While the musical tones of the familiar song were rising, and the straw beneath the feet of the human chain was rustling, Bagley called aloud the word: “Halt!” and all sat down immediately and went to work with a will. Song after song was sung. The hard, pearly silk-tipped ears of corn flew through the air and rained into the crib near at hand, and billows of husks rolled up behind the eager workers and were raked away by negroes who were not permitted to take part in the sport.

“Here’s a red un, by hunky!” yelled out a sunburnt, downy-faced youth, standing up and holding aloft a small ear of blood-red corn.

“Hold on thar!” shouted Bagley in commanding tones. “The rules must be enforced to the letter. Jim Lash, ef yore yeer measures full six inches ye’re the lucky man, but ef it falls short o’ that size its a nubbin an’ don’t count.”

An eager group encircled the young man, but soon a loud laugh rose and they all fell back into their places, for the ear had proved to be only five inches in length.

“Not yit, Jimmy Lash; not yit,” grunted Dick Martin, as he raked an armful of unhusked corn into his and Melissa’s laps. Then to Melissa in an undertone: “Ef wishin’ ‘u’d do any good, I’d be the fust to run acrost one, fur, by jingo! the’ ain’t a livin’ man, Melissa, that could want it as bad as I do with you a-settin’ so handy. By glory! [aloud] here she is, as red as sumac an’ as long as a rollin’ pin. The Lord be praised!” He had risen to his feet and stood holding up the trophy for Bagley’s inspection, fairly aglow with triumph and exercise.

The rustling in the corn husks ceased. All eyes were directed upon the erect forms of Dick Martin and Farmer Bagley. The clear moonlight revealed an unpleasant expression on the older man’s face in vivid contrast to the cast of the younger’s. Bagley seemed rather slow to form a decision; all present suspected the cause of his hesitation.

“Fair’s fair, Bagley!” called out an old farmer outside of the circle. “Don’t belittle yorese’f by ‘lowin’ anything o’ a personal natur’ to come in an’ influence you ag’in right. Dick Martin’s the fust an’ is entitled to the prize.”

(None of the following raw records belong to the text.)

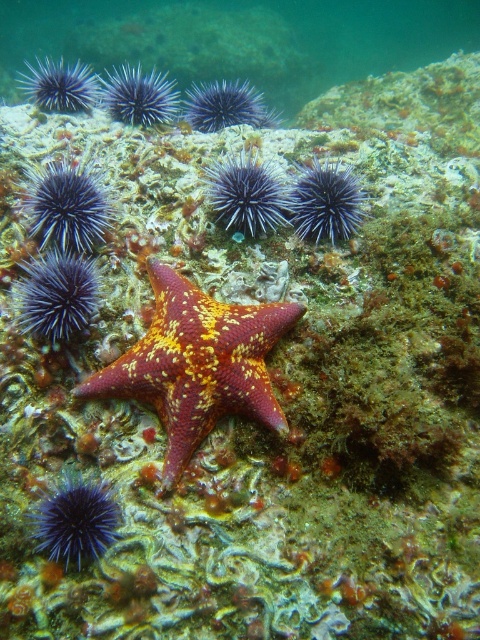 You are a marine biologist studying underwater creatures. You observe the purple spiny sea urchins at upper left and the shiny orange starfish at center in the image. Which of these two creatures is bigger in size?

The purple spiny sea urchins at upper left has a larger size compared to the shiny orange starfish at center.

You are a marine biologist observing this underwater scene. You need to locate the purple spiny sea urchins at upper left relative to the shiny orange starfish at center. Which direction should you look from the starfish to find the sea urchins?

The purple spiny sea urchins at upper left are located to the right of the shiny orange starfish at center. So, from the starfish, you should look to the right to find the sea urchins.

You are a marine biologist studying underwater coordinates. The starfish with a reddish pink body is at the center of the image. You need to locate the purple spiny sea urchins at upper left. What are their coordinates?

The purple spiny sea urchins at upper left are located at coordinates point (241, 38).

“Yore right, Wilson,” admitted Bagley, with his eyes downcast. “Dick Martin is the winner an’ kin proceed; howsomever, thar’s some things that – ”

Salute yore bride an’ kiss her sweet,
Now you may rise upon yore feet!

sang the leader of the singers, completely drowning the remainder of Bagley’s sentence. As quick as a flash of lightning Dick had thrown his arm round struggling Melissa and imprinted a warm kiss on her lips. Then the workers applauded vociferously, and Melissa sat, suffused with crimson, between sullen Bill Miller and beaming Dick Martin. Bagley showed plainly that Dick’s action and the applause of all had roused his dislike for Dick even deeper than ever.

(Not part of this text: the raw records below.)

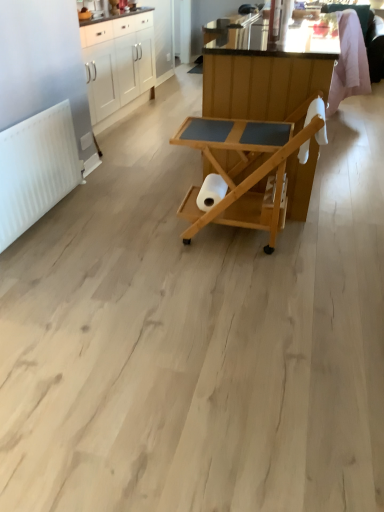 Question: Is white matte toilet paper at center aimed at natural wood serving cart at center, placed as the second table when sorted from back to front?

Choices:
 (A) no
 (B) yes

Answer: (B)

Question: Is white matte toilet paper at center next to natural wood serving cart at center, the first table viewed from the front?

Choices:
 (A) no
 (B) yes

Answer: (A)

Question: Is white matte toilet paper at center facing away from natural wood serving cart at center, placed as the second table when sorted from back to front?

Choices:
 (A) yes
 (B) no

Answer: (A)

Question: Is white matte toilet paper at center positioned in front of natural wood serving cart at center, the first table viewed from the front?

Choices:
 (A) no
 (B) yes

Answer: (A)

Question: Is white matte toilet paper at center thinner than natural wood serving cart at center, placed as the second table when sorted from back to front?

Choices:
 (A) no
 (B) yes

Answer: (B)

Question: Is white glossy cabinets at upper left taller or shorter than natural wood serving cart at center, marked as the first table in a back-to-front arrangement?

Choices:
 (A) tall
 (B) short

Answer: (A)

Question: From a real-world perspective, is white glossy cabinets at upper left above or below natural wood serving cart at center, marked as the first table in a back-to-front arrangement?

Choices:
 (A) above
 (B) below

Answer: (B)

Question: Would you say white glossy cabinets at upper left is inside or outside natural wood serving cart at center, the second table positioned from the front?

Choices:
 (A) outside
 (B) inside

Answer: (A)

Question: Relative to natural wood serving cart at center, the second table positioned from the front, is white glossy cabinets at upper left in front or behind?

Choices:
 (A) behind
 (B) front

Answer: (A)

Question: Looking at the image, does white matte radiator at left seem bigger or smaller compared to natural wood serving cart at center, marked as the first table in a back-to-front arrangement?

Choices:
 (A) big
 (B) small

Answer: (B)

Question: From the image's perspective, relative to natural wood serving cart at center, the second table positioned from the front, is white matte radiator at left above or below?

Choices:
 (A) below
 (B) above

Answer: (A)

Question: Visually, is white matte radiator at left positioned to the left or to the right of natural wood serving cart at center, the second table positioned from the front?

Choices:
 (A) left
 (B) right

Answer: (A)

Question: Considering their positions, is white matte radiator at left located in front of or behind natural wood serving cart at center, marked as the first table in a back-to-front arrangement?

Choices:
 (A) front
 (B) behind

Answer: (A)

Question: Is natural wood serving cart at center, placed as the second table when sorted from back to front, taller or shorter than white matte radiator at left?

Choices:
 (A) short
 (B) tall

Answer: (B)

Question: Is natural wood serving cart at center, the first table viewed from the front, in front of or behind white matte radiator at left in the image?

Choices:
 (A) behind
 (B) front

Answer: (B)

“I’m knowed to be a man o’ my word,” he fumed, white in the face and glancing round the ring of upturned faces. “I’m firm as firm kin be, I mought say as the rock o’ Bralty, when I take a notion. I’ve heerd a leetle o’ the talk in this settlement ‘mongst some o’ the meddlin’ sort, an’ fur fear this leetle accident mought add to the’r tattle I’d jest like to remark that ef thar’s a man on the top side o’ the earth that knows what’s to be done with his own flesh an’ blood it ort to be me. What’s been the talk ain’t so, not a speck of it. I’ve got somethin’ to say to – ”

“Paw!” expostulated Melissa, almost crying.

“Mr. Bagley – I say, Abrum Bagley, don’t make a born fool o’ yorese’f,” broke in Mrs. Bagley, as she waddled into the circle and laid her hand heavily upon her husband’s arm. “Now, folks, it’s about time you wuz gittin’ somethin’ warm into you. You kin finish the pile atter you’ve eat. Come on, all hands, to the house!”

A shadow of mortification fell athwart Dick’s honest face as soon as Bagley had spoken. His sensitive being was wounded to the core. As he and Melissa walked back to the farm house together, Bill Miller having dropped behind to gossip with someone over Bagley’s remarks, he was silent, and timid Melissa was too shy to break the silence, although it was very painful to her.

Reaching the entrance to the farm house, Dick held back and refused to enter with the others.

“Ain’t you gwine to come in an’ have some supper?” Melissa asked, pleadingly.